As part of the Island schools’ curriculum, Bausman hosts a Zoom session where students follow the rhythm with sheet music laid out in an easy-to-understand format.

Kids use pencils, pots and pans, drum sticks, and other items to tap along with Bausman as he leads them through not only a lesson in rhythmic patterns, but a history lesson as well.

In this particular lesson, Bausman taught grades three through five from a number of different Island towns.

“The earliest instruments were things that were found,” said Bausman as he picked up his set of claves to demonstrate an ancient rhythm originating from Africa, called the Gombau.

“Claves are a really ancient idea, they are just wooden sticks, and when you hit them together, they make different sounds,” Bausman said.

To start out, Bausman explained the background rhythm and how it is tied together to keep the main chorus in step.

“Clave means key, it’s the key to the whole rhythm,” Bausman said. When struck together, the claves make a bright clicking noise, almost like a metronome, which establishes the foundation of the rhythm.

After each segment of the lesson, Bausman would play and ask the kids to play as well. Some students watched intently while others drummed on oatmeal containers as they kept pace.

Bausman also taught students about the guiro, a Latin-American percussion instrument traditionally made of an open-ended, hollow gourd with notches cut into the side.

The guiro is played using a metal comb or a rubbing stick. Bausman used a metal comb, but asked students to grab a pencil or other object and slide it along their arm to mimic the pattern.

“See if you can imagine the pattern and the noise, kind of like a scratching sound. Look, I have my comb, and I can even use it to comb my hair,” Bausman joked as he brushed the metal comb over his head.

After the background rhythm was discussed and reviewed at length, Bausman started in on the main conga part.

The conga drum is a tall, narrow-headed drum that originated in Cuba. Bausman lined up three different sized conga drums, each with different names and tones. The drums had pieces of paper attached to them with the letters A, B, and C, which corresponded with the sheet music provided to students.

Bausman then had students follow along with the main Conga part and gave them a lighthearted test afterwards to see how they did. Some kids used different sized pots and pans in place of the congas.

“Take your time to figure it all out. Any kind of learning is a process. It’s impossible to get it perfect right away,” Bausman said.

As students tapped along, Bausman pulled out his steel drum and played a bright and joyful tune to finish off the lesson. He included some interesting history about how steel drums were created as well.

“The modern steel drum originated in Trinidad, when people found that you could make different sounds with metal oil drums by hitting them in different places.” Bausman said.

Before saying goodbye to his students, Bausman asked the kids to practice and have fun with the sheet music, and find an object or instrument in their house that they can use for the next class.

“Keep on drumming guys, you did great. I’ll see everyone in the next lesson,” Bausman said.

Bausman told The Times there are inherent difficulties with coming from a place where “participating is everything” to a platform that requires students to be largely independent.

“I’m used to being able to play with all the kids and there is no time lag or separation, that is not possible on Zoom,” Bausman said.
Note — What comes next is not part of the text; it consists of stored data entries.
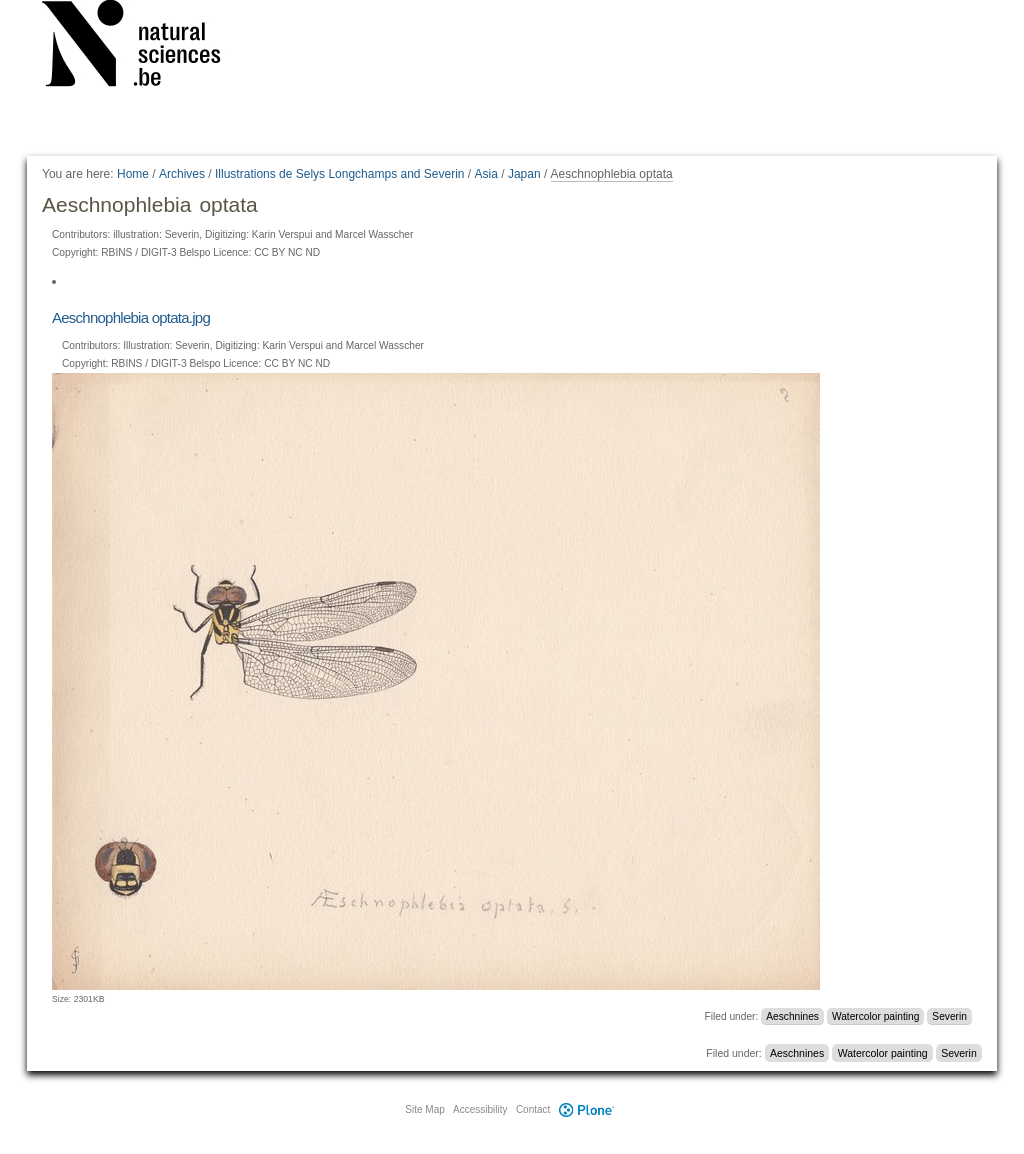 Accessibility (480, 1109)
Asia (486, 174)
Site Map (424, 1109)
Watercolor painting (875, 1016)
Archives (182, 174)
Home (133, 174)
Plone (586, 1109)
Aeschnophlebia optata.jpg (131, 317)
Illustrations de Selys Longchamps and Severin (339, 174)
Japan (524, 174)
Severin (949, 1016)
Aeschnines (792, 1016)
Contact (533, 1109)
Instead, he is trying to engage kids and immerse them in their own experience at home.

A few simple methodologies guide Bausman’s daily lessons. One is encouraging students to be imaginative by using found instruments, which he said is right in line with how many traditional and current-day instruments are made.

“In Haiti, you should see all the different things that people use. Old buckets, car parts — these are all things that people used traditionally and continue to use to make music today,” Bausman said.

And his lessons follow many conventional teaching practices used in the classroom, with a little spin.

“Kids in school are used to being challenged, struggling through that challenge, and then receiving satisfaction for their success,” Bausman said. “That sense of achievement is really important.”

While teaching students the complexities of drum rhythms, Bausman said including the cultural significance of these patterns and instruments is important.

“We are talking about living history. These are things that were created long ago and are still in use today,” Bausman said. “We are all part of this Island community, but we are also part of a larger global community. And one thing that we share as a global community is music, so I want to celebrate that.”